Mercedes-Benz USA launched the Generation Benz community on May 15, with on-demand customer collaboration partner Passenger. "Our Generation Benz community is a natural extension of our desire to broaden the Mercedes-Benz family, and establish a dialogue with future buyers to guide us with the design of our vehicles and direction of our brand," Stephen Cannon, vice president of marketing for Mercedes-Benz USA, explained in a launch announcement. Generation Benz, which specifically targets Gen Y, now boasts 1,064 registered members, with 543 recently active, according to Arvin Dang, Generation Benz moderator.
In addition to sharing stories and watching previews, members of the community are asked, for example, to help choose the name for the launch color of the E-Class Coupe, set to debut next year, or to place calls to the Customer Assistance Center and report back (they advised reducing the number of automated prompts).
What makes social computing ventures work are the customer analytics, according to Dearing. Visitors can be tracked based on their interactions with the site: Have they downloaded content, commented, or spent a long time on certain pages? The same monitoring capabilities allow companies to watch for negative feedback and respond appropriately.
Companies must determine the business value of a social computing venture—not just create a forum because their competitors have one. This is especially important during a recession, when companies may incorrectly assume that social media marketing is the cheap and easy way to go.
"Social media may seem inexpensive when compared to traditional media, thinking about purely incremental spending. However, traditional media operates with well-accepted processes of creation, placement, and measurement, while these standards haven’t been set for social media," explains Kim. "Marketers who think social media is a better option because it’s cheaper will be in for a tough time when they are held accountable for their spending."
The Telligent white paper notes, however, that social computing can actually reduce costs in some instances as clients, for example, visit a forum to learn how to fix a product glitch instead of calling a customer support line.
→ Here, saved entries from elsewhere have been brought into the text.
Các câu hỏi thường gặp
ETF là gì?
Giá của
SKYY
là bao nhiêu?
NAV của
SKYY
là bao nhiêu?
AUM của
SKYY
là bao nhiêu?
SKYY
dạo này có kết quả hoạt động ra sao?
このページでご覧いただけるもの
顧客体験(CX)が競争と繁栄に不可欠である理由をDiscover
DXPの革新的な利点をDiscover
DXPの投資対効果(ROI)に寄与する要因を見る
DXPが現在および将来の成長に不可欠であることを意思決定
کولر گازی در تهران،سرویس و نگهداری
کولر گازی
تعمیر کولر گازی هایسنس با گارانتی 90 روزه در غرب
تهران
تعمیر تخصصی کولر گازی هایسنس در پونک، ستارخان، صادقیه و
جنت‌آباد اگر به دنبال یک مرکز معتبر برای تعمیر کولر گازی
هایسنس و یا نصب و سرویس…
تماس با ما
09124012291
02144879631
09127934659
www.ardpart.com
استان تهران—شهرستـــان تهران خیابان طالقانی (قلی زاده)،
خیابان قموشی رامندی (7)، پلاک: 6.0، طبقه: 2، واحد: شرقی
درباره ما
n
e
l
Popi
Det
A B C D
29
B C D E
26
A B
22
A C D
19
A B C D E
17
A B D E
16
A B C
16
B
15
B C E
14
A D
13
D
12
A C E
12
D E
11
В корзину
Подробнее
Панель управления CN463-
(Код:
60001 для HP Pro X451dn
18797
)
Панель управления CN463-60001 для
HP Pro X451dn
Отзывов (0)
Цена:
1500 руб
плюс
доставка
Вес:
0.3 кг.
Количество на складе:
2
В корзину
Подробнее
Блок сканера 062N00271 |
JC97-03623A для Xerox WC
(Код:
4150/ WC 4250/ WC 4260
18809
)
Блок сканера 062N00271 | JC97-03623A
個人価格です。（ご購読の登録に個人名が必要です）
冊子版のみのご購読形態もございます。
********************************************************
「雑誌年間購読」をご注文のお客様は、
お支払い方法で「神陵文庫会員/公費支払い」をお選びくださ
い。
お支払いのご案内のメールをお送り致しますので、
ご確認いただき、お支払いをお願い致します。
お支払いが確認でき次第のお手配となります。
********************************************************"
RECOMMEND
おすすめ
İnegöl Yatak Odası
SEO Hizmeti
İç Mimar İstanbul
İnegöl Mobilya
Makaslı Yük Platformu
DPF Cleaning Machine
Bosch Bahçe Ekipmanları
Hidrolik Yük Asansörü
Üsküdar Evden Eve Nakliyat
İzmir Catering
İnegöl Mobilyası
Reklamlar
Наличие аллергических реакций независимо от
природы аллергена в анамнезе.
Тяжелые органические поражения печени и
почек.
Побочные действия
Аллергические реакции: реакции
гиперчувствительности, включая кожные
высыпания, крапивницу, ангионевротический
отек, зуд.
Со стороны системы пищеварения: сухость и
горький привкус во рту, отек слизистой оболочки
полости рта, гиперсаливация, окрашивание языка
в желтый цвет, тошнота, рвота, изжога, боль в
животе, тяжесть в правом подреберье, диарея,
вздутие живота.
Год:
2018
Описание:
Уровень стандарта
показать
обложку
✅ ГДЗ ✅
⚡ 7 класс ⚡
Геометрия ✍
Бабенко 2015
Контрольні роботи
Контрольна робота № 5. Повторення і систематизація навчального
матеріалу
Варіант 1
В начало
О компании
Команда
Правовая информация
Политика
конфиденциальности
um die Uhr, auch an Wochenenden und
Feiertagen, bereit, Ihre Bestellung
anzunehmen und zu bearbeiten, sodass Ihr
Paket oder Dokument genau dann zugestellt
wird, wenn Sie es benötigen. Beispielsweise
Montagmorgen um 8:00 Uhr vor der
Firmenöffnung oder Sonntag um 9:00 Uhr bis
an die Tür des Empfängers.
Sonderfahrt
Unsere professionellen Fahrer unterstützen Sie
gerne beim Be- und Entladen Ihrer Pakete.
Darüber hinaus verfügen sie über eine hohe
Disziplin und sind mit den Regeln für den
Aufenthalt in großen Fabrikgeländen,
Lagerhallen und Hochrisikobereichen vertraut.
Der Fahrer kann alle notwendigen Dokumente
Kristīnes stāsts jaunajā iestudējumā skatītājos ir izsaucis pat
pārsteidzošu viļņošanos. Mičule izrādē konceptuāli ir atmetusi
Companies such as Dell and JetBlue have even used free microblogging tools such as Twitter to spread the word about sales, to monitor customer sentiment, and to bring in new revenue.
"It’s being able to effectively reach consumers, on their terms, in their environment," says Dearing. "‘Build it and they will come’ is still a myth. You have to show how it will work for people and how they can get things done more efficiently. No one cares about the tools or technology if you can’t show how it positively impacts them."